On Friday, Netflix announced it has raised prices on all of its subscription plans, with the highest-quality plan now costing users $19.99 per month. The basic plan, which only allows for standard definition video, is now $9.99. Netflix says its most popular plan, which allows for 1080p HD video, is not $15.49.
“We’re updating our prices so that we can continue to offer a wide variety of quality entertainment options,” a Netflix spokesperson said. To be clear, “updating” is apparently now a euphemism for “raising,” at least when it comes to prices. And, Netflix’s reason for raising prices is pretty simple–it has to.
The company’s share price rose three percent after the announcement, which is really all you need to know about why Netflix keeps upping the price of a service that is essentially the same as it has been for a decade. It has to make shareholders happy.
That has gotten harder as subscriber growth has slowed. Of course, there comes a point when you’re the largest streaming service, that it’s difficult to find people who aren’t already subscribers. You’d think that would be considered a win, except that shareholders want to see growth, even when you’re already as big as you’re reasonably going to get.
That’s just the law of large numbers. If you already have 214 million subscribers, which Netflix said it had in October 2021, it’s very hard to continue growing at the same rate as when it had, say, 50 million, or even 100 million.
To be clear, not everyone is a subscriber. Then again, a large portion of people who don’t pay for Netflix is streaming Squid Game anyway, using someone else’s account–usually a parent, or roommate, or former girlfriend. Some estimates suggest as many as a third of accounts share a password. That means there are as many as 70 million people who are using Netflix without paying.
Instead, Netflix has decided the easier path to growing revenue is to simply charge its existing customers more money for the same service. Eventually, however, there will be a point at which people won’t continue to pay whatever Netflix decides to charge. I have no idea what that amount is, but I’m honestly a big surprised we haven’t reached it already. Netflix has now raised the price of its top plan by $8.00 in the past five years.
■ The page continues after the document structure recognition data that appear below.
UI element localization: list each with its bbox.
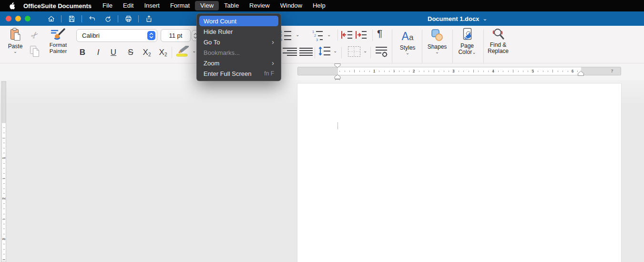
first-line-indent-marker[interactable] <box>334 63 341 68</box>
menu-item-enter-full-screen[interactable]: Enter Full Screen fn F <box>197 68 281 79</box>
cut-button[interactable]: ✂ <box>27 27 43 43</box>
font-family-stepper[interactable] <box>147 31 155 40</box>
find-replace-label-2: Replace <box>488 48 509 54</box>
undo-button[interactable] <box>87 14 97 23</box>
apple-menu-icon[interactable] <box>9 2 15 10</box>
save-icon <box>68 15 76 23</box>
redo-button[interactable] <box>103 14 112 23</box>
strikethrough-button[interactable]: S <box>125 45 136 57</box>
menu-item-zoom[interactable]: Zoom › <box>197 58 281 68</box>
save-button[interactable] <box>67 14 76 23</box>
print-icon <box>124 15 133 23</box>
decrease-indent-icon <box>341 31 353 39</box>
copy-icon <box>29 45 40 57</box>
document-area: 123 <box>0 80 644 262</box>
menubar-item-insert[interactable]: Insert <box>139 1 165 10</box>
titlebar-divider <box>118 15 118 22</box>
chevron-down-icon: ⌄ <box>192 49 196 53</box>
menu-shortcut: fn F <box>264 70 274 77</box>
titlebar: Document 1.docx ⌄ <box>0 11 644 26</box>
underline-button[interactable]: U <box>108 45 119 57</box>
document-page[interactable] <box>297 84 621 262</box>
line-spacing-button[interactable] <box>318 46 331 56</box>
print-button[interactable] <box>123 14 133 23</box>
show-paragraph-marks-button[interactable]: ¶ <box>377 28 382 39</box>
menubar-item-table[interactable]: Table <box>219 1 244 10</box>
zoom-window-button[interactable] <box>25 16 31 21</box>
h-ruler-number: 7 <box>611 69 613 73</box>
ruler-strip: 1234567 <box>0 63 644 80</box>
menubar-item-window[interactable]: Window <box>275 1 307 10</box>
borders-button[interactable] <box>348 46 361 57</box>
toolbar-separator <box>337 30 338 41</box>
styles-button[interactable]: Aa Styles ⌄ <box>396 28 419 55</box>
bold-button[interactable]: B <box>77 45 88 57</box>
chevron-down-icon: ⌄ <box>406 51 409 55</box>
share-button[interactable] <box>144 14 153 23</box>
italic-button[interactable]: I <box>93 45 103 57</box>
multilevel-list-button[interactable]: 1 2 3 <box>312 29 323 42</box>
menu-item-go-to[interactable]: Go To › <box>197 37 281 47</box>
format-painter-button[interactable]: Format Painter <box>46 28 71 54</box>
menubar-item-file[interactable]: File <box>97 1 118 10</box>
h-ruler-number: 5 <box>532 69 534 73</box>
increase-indent-button[interactable] <box>356 31 367 39</box>
document-title[interactable]: Document 1.docx ⌄ <box>428 11 487 26</box>
subscript-button[interactable]: X2 <box>156 45 170 57</box>
font-size-value: 11 pt <box>169 32 183 39</box>
find-replace-button[interactable]: Find & Replace <box>484 28 512 54</box>
menubar-item-review[interactable]: Review <box>244 1 275 10</box>
borders-icon <box>348 46 361 57</box>
numbered-list-button[interactable]: 1 2 3 <box>280 29 291 42</box>
right-indent-marker[interactable] <box>577 71 584 76</box>
menubar: OfficeSuite Documents File Edit Insert F… <box>0 0 644 11</box>
menubar-item-help[interactable]: Help <box>307 1 331 10</box>
superscript-button[interactable]: X2 <box>140 45 154 57</box>
increase-indent-icon <box>356 31 367 39</box>
page-color-button[interactable]: Page Color⌄ <box>454 28 480 55</box>
menubar-item-format[interactable]: Format <box>165 1 195 10</box>
v-ruler-number: 1 <box>1 157 6 159</box>
menubar-item-view[interactable]: View <box>195 1 219 10</box>
submenu-arrow-icon: › <box>272 60 274 66</box>
line-spacing-icon <box>318 46 331 56</box>
menubar-item-edit[interactable]: Edit <box>118 1 139 10</box>
chevron-down-icon: ⌄ <box>435 50 439 54</box>
home-button[interactable] <box>46 14 56 23</box>
toolbar-separator <box>372 30 373 41</box>
scissors-icon: ✂ <box>29 29 41 41</box>
app-window: OfficeSuite Documents File Edit Insert F… <box>0 0 644 262</box>
chevron-down-icon: ⌄ <box>333 49 337 53</box>
pilcrow-icon: ¶ <box>377 28 382 39</box>
titlebar-divider <box>138 15 139 22</box>
menu-item-hide-ruler[interactable]: Hide Ruler <box>197 26 281 37</box>
highlight-color-button[interactable] <box>175 46 190 57</box>
stepper-arrows-icon <box>149 32 153 39</box>
titlebar-divider <box>82 15 82 22</box>
shapes-button[interactable]: Shapes ⌄ <box>425 28 449 54</box>
decrease-indent-button[interactable] <box>341 31 353 39</box>
highlighter-icon <box>175 46 190 57</box>
justify-button[interactable] <box>299 46 313 57</box>
minimize-window-button[interactable] <box>15 16 21 21</box>
copy-button[interactable] <box>29 45 40 57</box>
toolbar-separator <box>370 47 371 58</box>
h-ruler-number: 2 <box>413 69 415 73</box>
menu-item-word-count[interactable]: Word Count <box>199 16 278 26</box>
view-menu-dropdown: Word Count Hide Ruler Go To › Bookmarks.… <box>196 13 281 81</box>
list-settings-button[interactable] <box>375 46 388 57</box>
paste-button[interactable]: Paste ⌄ <box>4 28 27 53</box>
h-ruler-number: 1 <box>373 69 375 73</box>
menu-item-bookmarks: Bookmarks... <box>197 47 281 58</box>
h-ruler-number: 3 <box>452 69 455 73</box>
font-family-select[interactable]: Calibri <box>76 29 157 42</box>
close-window-button[interactable] <box>6 16 11 21</box>
find-replace-icon <box>491 28 505 41</box>
format-painter-label-1: Format <box>50 42 67 48</box>
h-ruler-number: 4 <box>492 69 494 73</box>
h-ruler-left-margin <box>298 67 338 75</box>
font-size-select[interactable]: 11 pt <box>161 29 191 42</box>
chevron-down-icon: ⌄ <box>482 15 487 22</box>
app-name[interactable]: OfficeSuite Documents <box>23 2 92 10</box>
align-right-button[interactable] <box>283 46 297 57</box>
The obvious question is whether Netflix is offering additional value for the higher price. I guess that depends on how you define value. The company isn’t adding any new features to its plans. At the same time, it continues to invest as much, if not more, than its competitors on new content. Still, adding new movies and television shows feels like it should be a given. It’s not really a new feature.
Most of Netflix’s biggest competitors charge far less than it does. Sure, Apple TV+ doesn’t have nearly the library as Netflix, but Apple doesn’t charge you more to watch movies in 4K. Apple is also spending billions to build its own content library, despite only charging $4.99 per month. That’s half of Netflix’s cheapest plan.
I suppose Netflix’s strategy is that it plans to continue raising prices until net growth becomes negative, meaning that more people are dropping the streaming service than signing up. Clearly, the company has a problem with no real solution in sight. It’s the biggest streaming service, with the largest content library, with very few options for growth.
Netflix can only turn up the heat on the proverbial frog (that would be its subscribers), for so long before some of them decide they’re not sticking around any longer. Is anyone going to pay $20 per month for Netflix’s mid-tier plan? At this rate, we’re only a few years from finding out.
Netflix says the change in pricing is effective immediately for new customers and will be phased in for existing customers. The company says it will notify current customers at least 30 days before they are charged the new price.